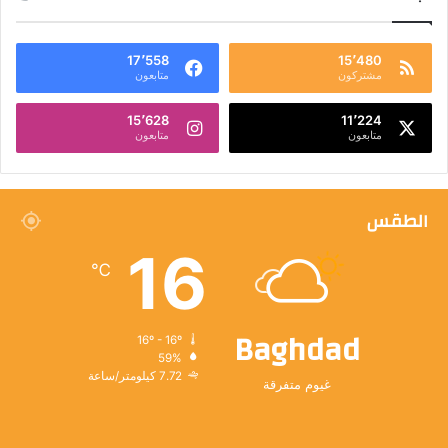
17٬558
15٬480
مشتركون
متابعون
15٬628
11٬224
متابعون
متابعون
الطقس
16
℃
Baghdad
16º - 16º
59%
7.72 كيلومتر/ساعة
غيوم متفرقة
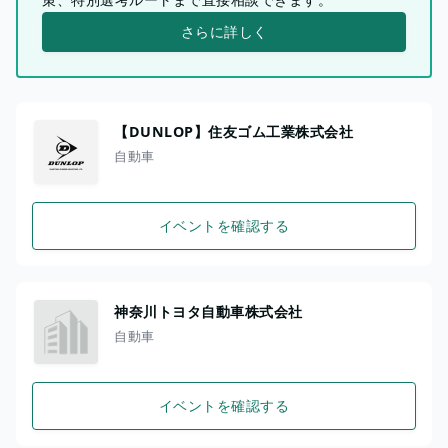
さらに詳しく
【DUNLOP】住友ゴム工業株式会社
自動車
イベントを確認する
神奈川トヨタ自動車株式会社
自動車
イベントを確認する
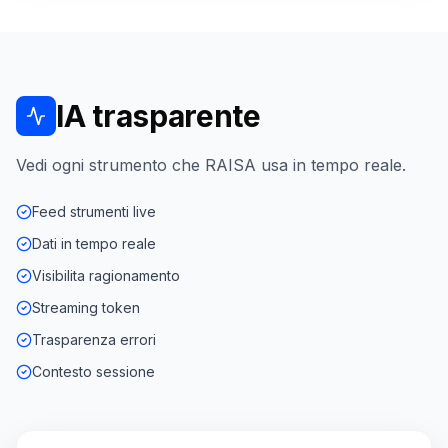
IA trasparente
Vedi ogni strumento che RAISA usa in tempo reale.
Feed strumenti live
Dati in tempo reale
Visibilita ragionamento
Streaming token
Trasparenza errori
Contesto sessione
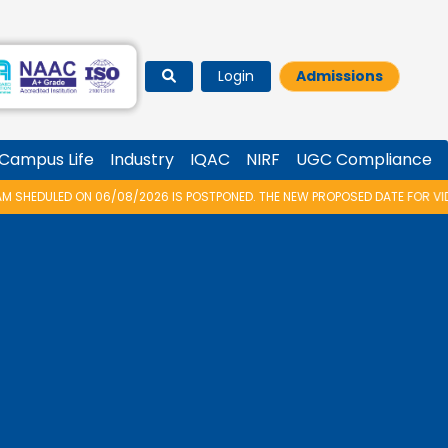
Login
Admissions
Campus Life
Industry
IQAC
NIRF
UGC Compliance
 IS POSTPONED. THE NEW PROPOSED DATE FOR VIDYARAMBHAM 2026 IS 14/0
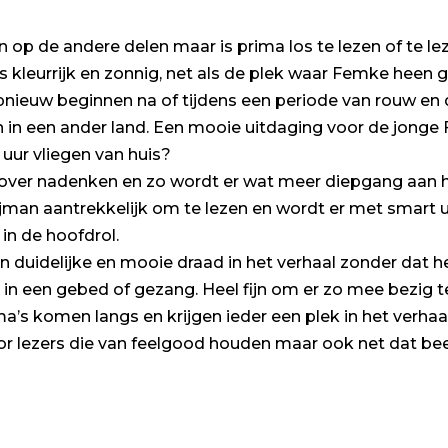
n op de andere delen maar is prima los te lezen of te le
is kleurrijk en zonnig, net als de plek waar Femke heen g
pnieuw beginnen na of tijdens een periode van rouw en d
ijn in een ander land. Een mooie uitdaging voor de jonge 
 uur vliegen van huis?
r over nadenken en zo wordt er wat meer diepgang aan he
ooijman aantrekkelijk om te lezen en wordt er met smar
in de hoofdrol.
n duidelijke en mooie draad in het verhaal zonder dat h
 in een gebed of gezang. Heel fijn om er zo mee bezig te
s komen langs en krijgen ieder een plek in het verhaal 
or lezers die van feelgood houden maar ook net dat be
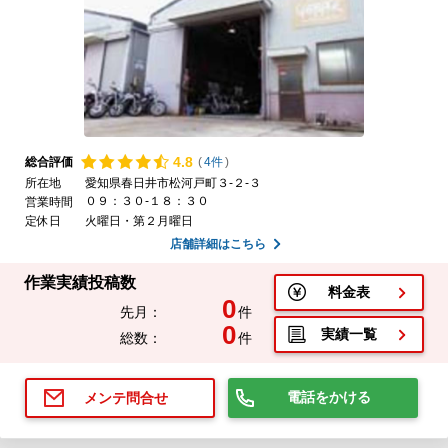
4.
8
総合評価
(
4件
)
所在地
愛知県春日井市松河戸町３-２-３
０９：３０-１８：３０
営業時間
定休日
火曜日・第２月曜日
店舗詳細はこちら
作業実績投稿数
料金表
0
先月：
件
0
実績一覧
総数：
件
電話をかける
メンテ問合せ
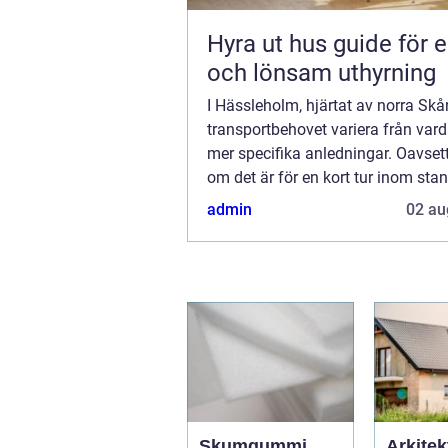
Hyra ut hus guide för en trygg
och lönsam uthyrning
I Hässleholm, hjärtat av norra Skå
transportbehovet variera från vardag
mer specifika anledningar. Oavset
om det är för en kort tur inom stan
längre resa till ett angränsande...
admin
02 au
Skumgummi
Arkitek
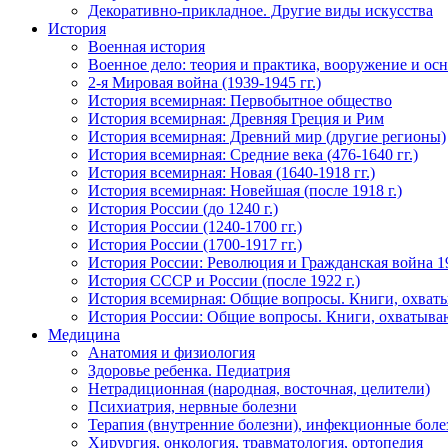
Декоративно-прикладное. Другие виды искусства
История
Военная история
Военное дело: теория и практика, вооружение и осн
2-я Мировая война (1939-1945 гг.)
История всемирная: Первобытное общество
История всемирная: Древняя Греция и Рим
История всемирная: Древний мир (другие регионы)
История всемирная: Средние века (476-1640 гг.)
История всемирная: Новая (1640-1918 гг.)
История всемирная: Новейшая (после 1918 г.)
История России (до 1240 г.)
История России (1240-1700 гг.)
История России (1700-1917 гг.)
История России: Революция и Гражданская война 1
История СССР и России (после 1922 г.)
История всемирная: Общие вопросы. Книги, охват
История России: Общие вопросы. Книги, охватыва
Медицина
Анатомия и физиология
Здоровье ребенка. Педиатрия
Нетрадиционная (народная, восточная, целители)
Психиатрия, нервные болезни
Терапия (внутренние болезни), инфекционные боле
Хирургия, онкология, травматология, ортопедия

## Goal of the exercise
Check each line of the listing for the word "reale". Report how many lines have it, and nothing more.

## Response box
2